Hacker News new | ask | show | jobs
by dist-epoch 716 days ago
My understanding is the general consensus is that no physical infinity can exist.

So Axiom of Choice/Banach-Tarski doesn't really apply in physics since they are only interesting when talking about infinite sets.

3 comments

As far as we can tell, GR implies, and we have measured, space-time is completely continuous. Draw a square on a piece of paper; or, better yet, outline a cube with some sticks: within that square (or cube) is an infinite set of points of either the integral or real cardinality — whichever you’d like.

The “no physical infinity” thing sounds like a very Greek sort of axiom — like their “nature abhors a vacuum” thing, etc.

To my mind GR (or at least the standard textbook version of it, anyway) _assumes_ that space-time is continuous, it does not _imply_ it as such. Continuity is baked into the foundations of any physical theory that is expressed in the language of differential equations.

You probably know this, but it's easy to confuse the map (a physical theory) with the territory (reality, which is far more complicated).

We have stuff like the Plank length.

And most physicists assume space and time are quantized, we just don't know how.

No, physicists do not think that space is like a tinily subdivided grid. Lots of physics would break if that were the case, including QM.

We have a lot of hints that the amount of information in any given space might be bounded, but yet that space appears continuous. How exactly you reconcile this is (one of) the mystery of quantum gravity.

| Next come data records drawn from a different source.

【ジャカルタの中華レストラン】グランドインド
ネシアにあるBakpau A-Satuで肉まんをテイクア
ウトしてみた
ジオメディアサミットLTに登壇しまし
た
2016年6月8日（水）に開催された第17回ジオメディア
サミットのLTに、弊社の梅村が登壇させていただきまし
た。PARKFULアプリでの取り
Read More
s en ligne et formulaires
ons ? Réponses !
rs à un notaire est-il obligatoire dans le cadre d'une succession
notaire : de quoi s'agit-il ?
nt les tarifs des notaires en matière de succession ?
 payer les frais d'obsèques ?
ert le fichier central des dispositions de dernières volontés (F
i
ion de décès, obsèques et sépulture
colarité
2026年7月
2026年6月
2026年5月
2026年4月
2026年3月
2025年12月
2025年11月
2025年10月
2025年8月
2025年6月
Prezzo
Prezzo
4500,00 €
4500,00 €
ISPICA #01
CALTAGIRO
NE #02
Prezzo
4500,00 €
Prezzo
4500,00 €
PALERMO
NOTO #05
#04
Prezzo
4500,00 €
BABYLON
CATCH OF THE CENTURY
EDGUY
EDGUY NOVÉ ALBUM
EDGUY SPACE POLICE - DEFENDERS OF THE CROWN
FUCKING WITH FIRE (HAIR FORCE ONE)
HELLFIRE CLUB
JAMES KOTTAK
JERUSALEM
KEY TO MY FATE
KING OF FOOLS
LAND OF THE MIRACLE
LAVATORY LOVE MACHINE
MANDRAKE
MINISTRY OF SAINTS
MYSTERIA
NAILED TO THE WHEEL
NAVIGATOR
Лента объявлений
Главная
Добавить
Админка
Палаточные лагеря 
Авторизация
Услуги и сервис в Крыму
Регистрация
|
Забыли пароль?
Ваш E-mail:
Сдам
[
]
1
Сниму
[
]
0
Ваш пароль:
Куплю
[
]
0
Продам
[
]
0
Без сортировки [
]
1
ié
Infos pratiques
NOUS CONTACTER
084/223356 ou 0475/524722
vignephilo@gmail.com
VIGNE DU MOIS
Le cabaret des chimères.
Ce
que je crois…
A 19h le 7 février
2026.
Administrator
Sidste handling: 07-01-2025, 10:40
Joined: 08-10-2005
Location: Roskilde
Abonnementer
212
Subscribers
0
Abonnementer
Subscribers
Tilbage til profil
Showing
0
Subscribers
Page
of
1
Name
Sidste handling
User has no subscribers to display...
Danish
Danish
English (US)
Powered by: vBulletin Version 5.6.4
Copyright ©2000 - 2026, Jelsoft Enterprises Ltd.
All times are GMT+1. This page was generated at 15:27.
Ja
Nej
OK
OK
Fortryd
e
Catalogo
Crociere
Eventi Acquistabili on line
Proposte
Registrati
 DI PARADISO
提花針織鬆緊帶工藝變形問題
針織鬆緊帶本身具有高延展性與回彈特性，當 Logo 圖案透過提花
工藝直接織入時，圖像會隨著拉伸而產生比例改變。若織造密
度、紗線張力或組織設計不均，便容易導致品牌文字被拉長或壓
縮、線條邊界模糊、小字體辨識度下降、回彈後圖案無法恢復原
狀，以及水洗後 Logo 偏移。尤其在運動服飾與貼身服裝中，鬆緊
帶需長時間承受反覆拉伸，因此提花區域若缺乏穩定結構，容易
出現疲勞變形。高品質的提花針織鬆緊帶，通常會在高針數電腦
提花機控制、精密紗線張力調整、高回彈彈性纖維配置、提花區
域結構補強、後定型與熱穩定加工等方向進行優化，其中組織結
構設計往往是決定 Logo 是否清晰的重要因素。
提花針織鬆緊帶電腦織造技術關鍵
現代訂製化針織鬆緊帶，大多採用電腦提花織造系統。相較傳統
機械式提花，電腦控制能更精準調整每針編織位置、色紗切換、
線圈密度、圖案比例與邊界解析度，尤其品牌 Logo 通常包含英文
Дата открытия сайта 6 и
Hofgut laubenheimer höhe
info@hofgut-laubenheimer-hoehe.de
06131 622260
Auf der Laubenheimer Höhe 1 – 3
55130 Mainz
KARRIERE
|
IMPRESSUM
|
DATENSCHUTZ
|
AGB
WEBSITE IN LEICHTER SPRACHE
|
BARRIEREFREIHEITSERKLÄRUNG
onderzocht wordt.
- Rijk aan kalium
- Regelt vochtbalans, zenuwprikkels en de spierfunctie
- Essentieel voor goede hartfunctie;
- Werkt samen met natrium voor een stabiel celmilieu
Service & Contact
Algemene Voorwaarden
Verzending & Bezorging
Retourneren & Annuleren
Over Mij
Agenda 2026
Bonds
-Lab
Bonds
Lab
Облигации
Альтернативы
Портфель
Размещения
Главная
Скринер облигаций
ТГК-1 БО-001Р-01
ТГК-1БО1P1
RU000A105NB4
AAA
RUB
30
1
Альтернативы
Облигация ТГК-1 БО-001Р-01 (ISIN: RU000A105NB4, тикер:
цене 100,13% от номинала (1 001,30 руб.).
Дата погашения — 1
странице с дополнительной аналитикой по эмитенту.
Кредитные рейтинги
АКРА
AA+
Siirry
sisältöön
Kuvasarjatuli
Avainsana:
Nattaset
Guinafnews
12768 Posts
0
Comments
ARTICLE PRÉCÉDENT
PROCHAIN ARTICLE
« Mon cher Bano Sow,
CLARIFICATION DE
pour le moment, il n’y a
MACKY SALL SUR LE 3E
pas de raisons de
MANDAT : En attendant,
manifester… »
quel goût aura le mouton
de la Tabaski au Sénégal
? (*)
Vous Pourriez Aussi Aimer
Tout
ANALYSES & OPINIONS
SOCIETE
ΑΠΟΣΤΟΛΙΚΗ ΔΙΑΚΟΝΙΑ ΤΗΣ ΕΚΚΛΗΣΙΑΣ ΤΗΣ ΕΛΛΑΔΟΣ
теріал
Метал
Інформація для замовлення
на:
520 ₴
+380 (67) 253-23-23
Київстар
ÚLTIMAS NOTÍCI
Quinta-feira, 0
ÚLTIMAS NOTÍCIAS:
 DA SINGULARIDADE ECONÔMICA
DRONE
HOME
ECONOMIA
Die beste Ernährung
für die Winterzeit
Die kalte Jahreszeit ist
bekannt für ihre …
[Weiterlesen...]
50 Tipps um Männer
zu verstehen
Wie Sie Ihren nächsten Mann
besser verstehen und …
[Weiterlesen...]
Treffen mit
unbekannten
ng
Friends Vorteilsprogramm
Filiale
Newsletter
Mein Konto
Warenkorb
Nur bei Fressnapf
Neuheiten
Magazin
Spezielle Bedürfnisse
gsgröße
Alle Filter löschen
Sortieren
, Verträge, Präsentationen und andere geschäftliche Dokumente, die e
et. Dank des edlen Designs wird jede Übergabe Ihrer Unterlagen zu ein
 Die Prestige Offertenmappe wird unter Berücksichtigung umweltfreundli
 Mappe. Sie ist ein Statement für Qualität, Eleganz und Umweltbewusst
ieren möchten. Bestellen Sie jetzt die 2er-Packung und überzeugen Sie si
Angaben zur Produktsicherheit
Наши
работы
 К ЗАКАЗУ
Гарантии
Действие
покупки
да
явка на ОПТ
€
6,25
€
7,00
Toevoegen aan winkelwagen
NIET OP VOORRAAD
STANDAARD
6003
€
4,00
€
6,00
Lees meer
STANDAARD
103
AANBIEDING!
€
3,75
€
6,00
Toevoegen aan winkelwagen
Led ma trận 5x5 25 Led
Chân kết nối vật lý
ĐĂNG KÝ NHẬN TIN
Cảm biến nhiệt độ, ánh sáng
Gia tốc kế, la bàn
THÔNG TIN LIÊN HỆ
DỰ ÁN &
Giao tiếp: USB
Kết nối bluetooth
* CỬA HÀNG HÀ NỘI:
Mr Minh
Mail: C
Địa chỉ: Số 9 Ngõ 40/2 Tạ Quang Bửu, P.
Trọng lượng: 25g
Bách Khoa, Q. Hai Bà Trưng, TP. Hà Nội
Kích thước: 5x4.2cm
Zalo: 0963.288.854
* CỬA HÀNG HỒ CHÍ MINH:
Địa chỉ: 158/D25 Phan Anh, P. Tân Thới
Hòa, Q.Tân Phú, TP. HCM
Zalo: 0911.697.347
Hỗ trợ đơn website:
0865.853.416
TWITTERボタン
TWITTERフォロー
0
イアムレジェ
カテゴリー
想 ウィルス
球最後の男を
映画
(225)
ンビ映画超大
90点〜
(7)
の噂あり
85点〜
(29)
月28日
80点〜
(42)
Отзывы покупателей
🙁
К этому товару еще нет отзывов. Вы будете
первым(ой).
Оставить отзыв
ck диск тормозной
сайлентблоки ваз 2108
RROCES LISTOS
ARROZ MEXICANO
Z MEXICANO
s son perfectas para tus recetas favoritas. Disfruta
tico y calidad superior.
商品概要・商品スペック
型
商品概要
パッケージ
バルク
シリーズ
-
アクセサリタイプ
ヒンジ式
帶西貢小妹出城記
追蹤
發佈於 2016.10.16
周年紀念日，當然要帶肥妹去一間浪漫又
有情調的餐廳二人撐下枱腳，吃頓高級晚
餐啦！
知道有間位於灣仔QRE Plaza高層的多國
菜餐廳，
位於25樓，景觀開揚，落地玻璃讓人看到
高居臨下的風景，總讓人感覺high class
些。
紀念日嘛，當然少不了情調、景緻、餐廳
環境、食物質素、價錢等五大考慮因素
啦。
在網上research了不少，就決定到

Is there a good write-up somewhere of the problems with discretization of space for physics?

Interestingly, some great mathematicians (including Grothendieck) thought that modelling space as continuum was an approximation and not the reality.

Well, in principle, the Universe can be infinite.

Sure, we cannot measure infinity, but to be fair, all mathematical concepts (when looked at closely enough) are not something we measure directly.

Even if a kindergarten-level maths of "there are three apples," we do an abstraction. We need to decide that something is a separate object, an apple (how big or small should a fruit be an apple? if there is a bite, is it an apple? etc, etc) - usually with an assumption that all apples are the same (which we know is not true, but serves as an useful approximation). pretend that

In what sense could it exsist then, if infinity is not physically realizable? Does infinity even exist?
> David Hilbert famously argued that infinity cannot exist in physical reality. The consequence of this statement — still under debate today — has far-reaching implications.